§ **Your objective**
Leave out the pictures and print the records below exactly.

====== Dataset excerpts ======

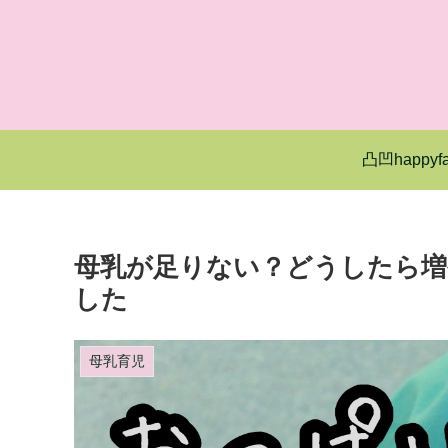
凸凹happyfa
母乳が足りない？どうしたら増
した
母乳育児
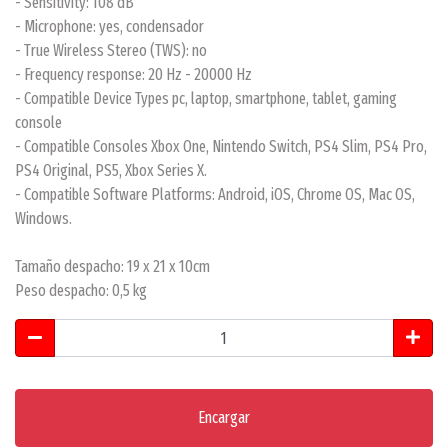
- Sensitivity: 108 dB
- Microphone: yes, condensador
- True Wireless Stereo (TWS): no
- Frequency response: 20 Hz - 20000 Hz
- Compatible Device Types pc, laptop, smartphone, tablet, gaming
console
- Compatible Consoles Xbox One, Nintendo Switch, PS4 Slim, PS4 Pro,
PS4 Original, PS5, Xbox Series X.
- Compatible Software Platforms: Android, iOS, Chrome OS, Mac OS,
Windows.
Tamaño despacho: 19 x 21 x 10cm
Peso despacho: 0,5 kg
Encargar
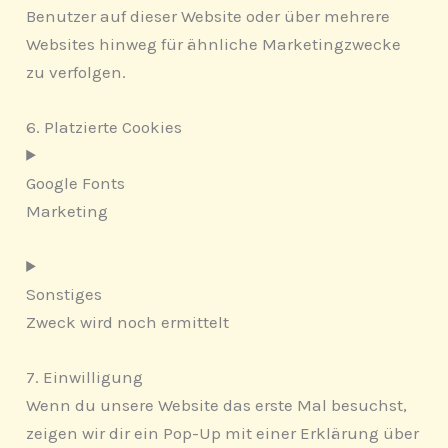
Benutzer auf dieser Website oder über mehrere
Websites hinweg für ähnliche Marketingzwecke
zu verfolgen.
6. Platzierte Cookies
Google Fonts
Marketing
Sonstiges
Zweck wird noch ermittelt
7. Einwilligung
Wenn du unsere Website das erste Mal besuchst,
zeigen wir dir ein Pop-Up mit einer Erklärung über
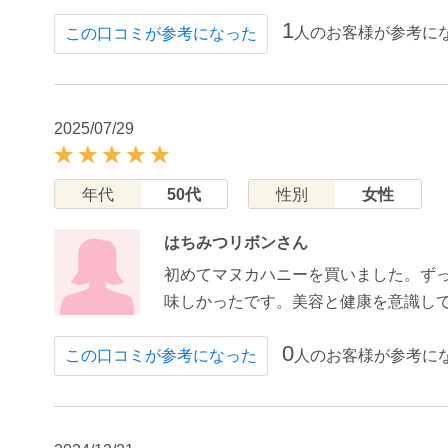
1
人のお客様が参考に
この口コミが参考になった
2025/07/29
年代
50代
性別
女性
はちみつリボンさん
初めてマヌカハニーを買いました。ず
味しかったです。美容と健康を意識し
0
人のお客様が参考に
この口コミが参考になった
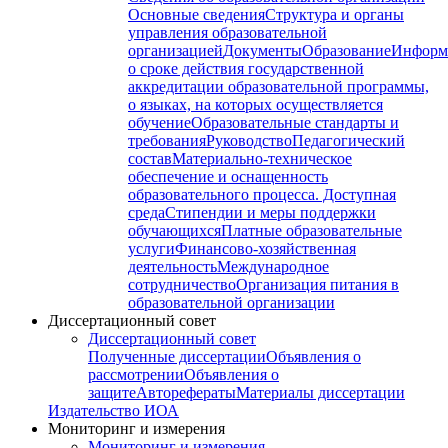
Основные сведения
Структура и органы
управления образовательной
организацией
Документы
Образование
Информ
о сроке действия государственной
аккредитации образовательной программы,
о языках, на которых осуществляется
обучение
Образовательные стандарты и
требования
Руководство
Педагогический
состав
Материально-техническое
обеспечение и оснащенность
образовательного процесса. Доступная
среда
Стипендии и меры поддержки
обучающихся
Платные образовательные
услуги
Финансово-хозяйственная
деятельность
Международное
сотрудничество
Организация питания в
образовательной организации
Диссертационный совет
Диссертационный совет
Полученные диссертации
Объявления о
рассмотрении
Объявления о
защите
Авторефераты
Материалы диссертации
Издательство ИОА
Мониторинг и измерения
Мониторинг и измерения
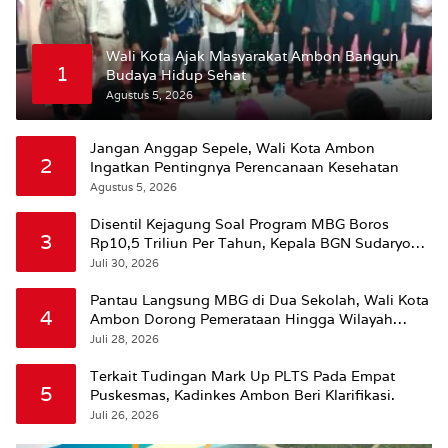
Wali Kota Ajak Masyarakat Ambon Bangun
1
Budaya Hidup Sehat
Agustus 5, 2026
Jangan Anggap Sepele, Wali Kota Ambon
2
Ingatkan Pentingnya Perencanaan Kesehatan
Agustus 5, 2026
Disentil Kejagung Soal Program MBG Boros
3
Rp10,5 Triliun Per Tahun, Kepala BGN Sudaryono
Beri Penjelasan
Juli 30, 2026
Pantau Langsung MBG di Dua Sekolah, Wali Kota
4
Ambon Dorong Pemerataan Hingga Wilayah
Leitimur Selatan
Juli 28, 2026
Terkait Tudingan Mark Up PLTS Pada Empat
5
Puskesmas, Kadinkes Ambon Beri Klarifikasi.
Juli 26, 2026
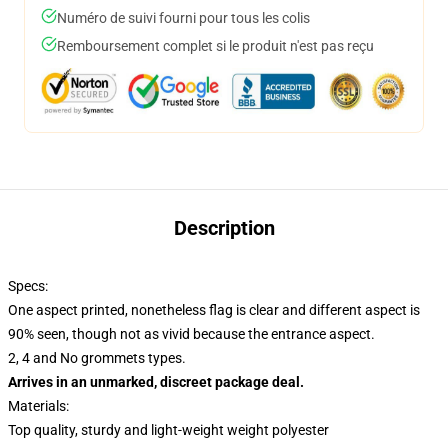
Numéro de suivi fourni pour tous les colis
Remboursement complet si le produit n'est pas reçu
Description
Specs:
One aspect printed, nonetheless flag is clear and different aspect is
90% seen, though not as vivid because the entrance aspect.
2, 4 and No grommets types.
Arrives in an unmarked, discreet package deal.
Materials:
Top quality, sturdy and light-weight weight polyester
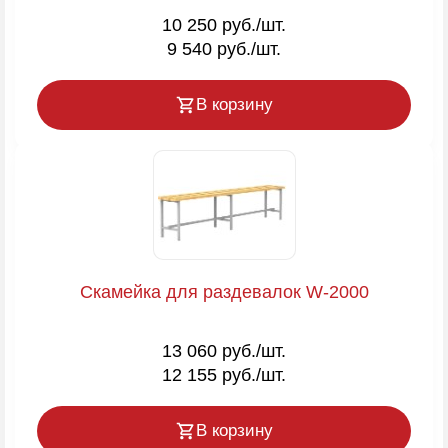
10 250 руб./шт.
9 540 руб./шт.
В корзину
Скамейка для раздевалок W-2000
13 060 руб./шт.
12 155 руб./шт.
В корзину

======

§ **Answer section**
凸凹happyfa
母乳が足りない？どうしたら増
した
母乳育児
- Sensitivity: 108 dB
- Microphone: yes, condensador
- True Wireless Stereo (TWS): no
- Frequency response: 20 Hz - 20000 Hz
- Compatible Device Types pc, laptop, smartphone, tablet, gaming
console
- Compatible Consoles Xbox One, Nintendo Switch, PS4 Slim, PS4 Pro,
PS4 Original, PS5, Xbox Series X.
- Compatible Software Platforms: Android, iOS, Chrome OS, Mac OS,
Windows.
Tamaño despacho: 19 x 21 x 10cm
Peso despacho: 0,5 kg
Encargar
Benutzer auf dieser Website oder über mehrere
Websites hinweg für ähnliche Marketingzwecke
zu verfolgen.
6. Platzierte Cookies
Google Fonts
Marketing
Sonstiges
Zweck wird noch ermittelt
7. Einwilligung
Wenn du unsere Website das erste Mal besuchst,
zeigen wir dir ein Pop-Up mit einer Erklärung über
1
人のお客様が参考に
この口コミが参考になった
2025/07/29
年代
50代
性別
女性
はちみつリボンさん
初めてマヌカハニーを買いました。ず
味しかったです。美容と健康を意識し
0
人のお客様が参考に
この口コミが参考になった
Основные сведения
Структура и органы
управления образовательной
организацией
Документы
Образование
Информ
о сроке действия государственной
аккредитации образовательной программы,
о языках, на которых осуществляется
обучение
Образовательные стандарты и
требования
Руководство
Педагогический
состав
Материально-техническое
обеспечение и оснащенность
образовательного процесса. Доступная
среда
Стипендии и меры поддержки
обучающихся
Платные образовательные
услуги
Финансово-хозяйственная
деятельность
Международное
сотрудничество
Организация питания в
образовательной организации
Диссертационный совет
Диссертационный совет
Полученные диссертации
Объявления о
рассмотрении
Объявления о
защите
Авторефераты
Материалы диссертации
Издательство ИОА
Мониторинг и измерения
Мониторинг и измерения
Wali Kota Ajak Masyarakat Ambon Bangun
1
Budaya Hidup Sehat
Agustus 5, 2026
Jangan Anggap Sepele, Wali Kota Ambon
2
Ingatkan Pentingnya Perencanaan Kesehatan
Agustus 5, 2026
Disentil Kejagung Soal Program MBG Boros
3
Rp10,5 Triliun Per Tahun, Kepala BGN Sudaryono
Beri Penjelasan
Juli 30, 2026
Pantau Langsung MBG di Dua Sekolah, Wali Kota
4
Ambon Dorong Pemerataan Hingga Wilayah
Leitimur Selatan
Juli 28, 2026
Terkait Tudingan Mark Up PLTS Pada Empat
5
Puskesmas, Kadinkes Ambon Beri Klarifikasi.
Juli 26, 2026
Numéro de suivi fourni pour tous les colis
Remboursement complet si le produit n'est pas reçu
Description
Specs:
One aspect printed, nonetheless flag is clear and different aspect is
90% seen, though not as vivid because the entrance aspect.
2, 4 and No grommets types.
Arrives in an unmarked, discreet package deal.
Materials:
Top quality, sturdy and light-weight weight polyester
10 250 руб./шт.
9 540 руб./шт.
В корзину
Скамейка для раздевалок W-2000
13 060 руб./шт.
12 155 руб./шт.
В корзину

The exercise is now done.